Nyungne Fast
Teachings of the Naz-Mani
In the Living Gods, Let the hallowed Light of Transcendant Truth be praised. Let the Sweet Mystery of Miryai awaken in the heart of hearts.


The Nyungne practice is a profound Tibetan Buddhist fasting retreat centered on cultivating compassion through meditation on Thousand-Armed Chenrezig (Avalokiteshvara). Traditionally, it spans two days and involves strict vows, with the second day typically being a complete fast from food and water.  Below is a two-day  Nyungne fast outline, balancing the traditional structure with practical  adjustments.

Day 1:  Eating and Partial Fasting

Spiritual Focus: Take the Eight Mahayana Precepts (refraining from killing, stealing, sexual activity, lying, intoxicants, eating after noon, entertainment/high seats, and wearing adornments).

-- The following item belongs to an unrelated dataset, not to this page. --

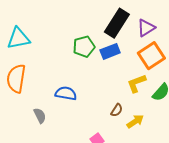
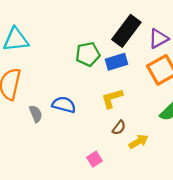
yellow L-shape: (137, 83) -> (112, 98), moved
gray semicircle: (40, 116) -> (36, 114), moved

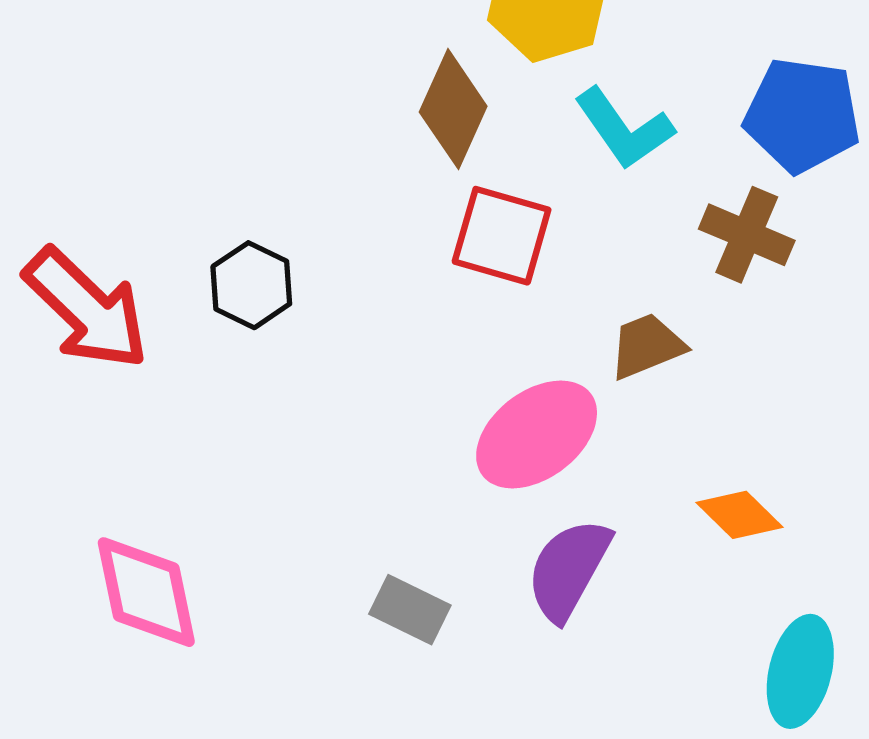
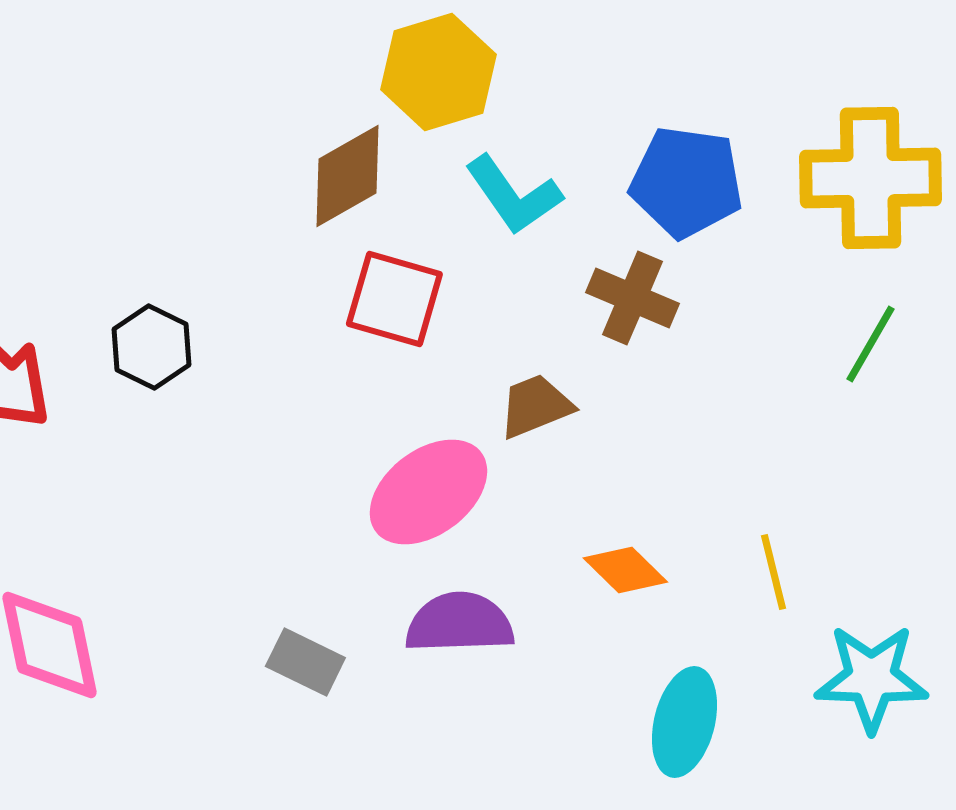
brown diamond: (453, 109) -> (347, 176), turned 36
purple semicircle: (569, 569) -> (459, 623), turned 59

Meditate on Chenrezig, reciting mantras (e.g., "Om Mani Padme Hum") and visualizations to foster compassion.

    Morning (before noon): <20g Protein, <55g Net Carbs, <800 Calories
        Meal (Vegan, Simple): A nutrient-dense, plant-based breakfast to sustain energy, as eating is permitted only before noon. Example:
            Steamed spinach or kale or brocolli, or salad.
            Herbal tea (e.g., chamomile or green tea, no caffeine if preferred for clarity).
        Guidelines: Keep the meal modest, avoiding overeating or rich foods to maintain mindfulness. Focus on low protein low simple carb foods.
        Practice: Begin with prostrations, offerings, and Chenrezig sadhana (guided meditation). Dedicate the meal to the benefit of all beings.
    Afternoon and Evening (after noon):
        Fasting: No solid food after noon, following traditional Nyungne rules. You may drink water or unsweetened herbal tea to stay hydrated,
        Practice: Engage in silent meditation, mantra recitation, and visualizations of Chenrezig. Reflect on compassion and interdependence. Maintain silence unless chanting or reciting prayers.
        Activity: Rest to conserve energy, avoiding strenuous tasks. If needed, gentle walking meditation can help focus.

Day 2: Complete  Fast (No Food or Water)

Spiritual Focus: Deepen commitment to the Eight Precepts, observing complete silence (except for mantras/prayers) and intensifying Chenrezig practice. The total fast amplifies purification and compassion.

    All Day:
        Fasting: Abstain from all food and water from midnight to midnight (or sunrise to sunrise, depending on tradition). This is the most challenging aspect, symbolizing detachment and purification.
        Practice: Focus entirely on Chenrezig sadhana—recite mantras, visualize the deity, and contemplate loving-kindness. Sessions may last several hours, interspersed with short breaks for prostrations or silent reflection.
        Activity: Remain seated or resting to preserve energy. Avoid physical exertion, as the body relies on stored reserves. If dizziness or weakness occurs, lie down and focus on breath or mantra.

Additional Considerations

    Preparation: Before starting, eat balanced  meals for a few days, emphasizing protein (tofu, lentils), healthy fats (avocado, nuts), and fortified foods (B12, calcium). Stock up on Day 1 ingredients and ensure a calm, distraction-free space.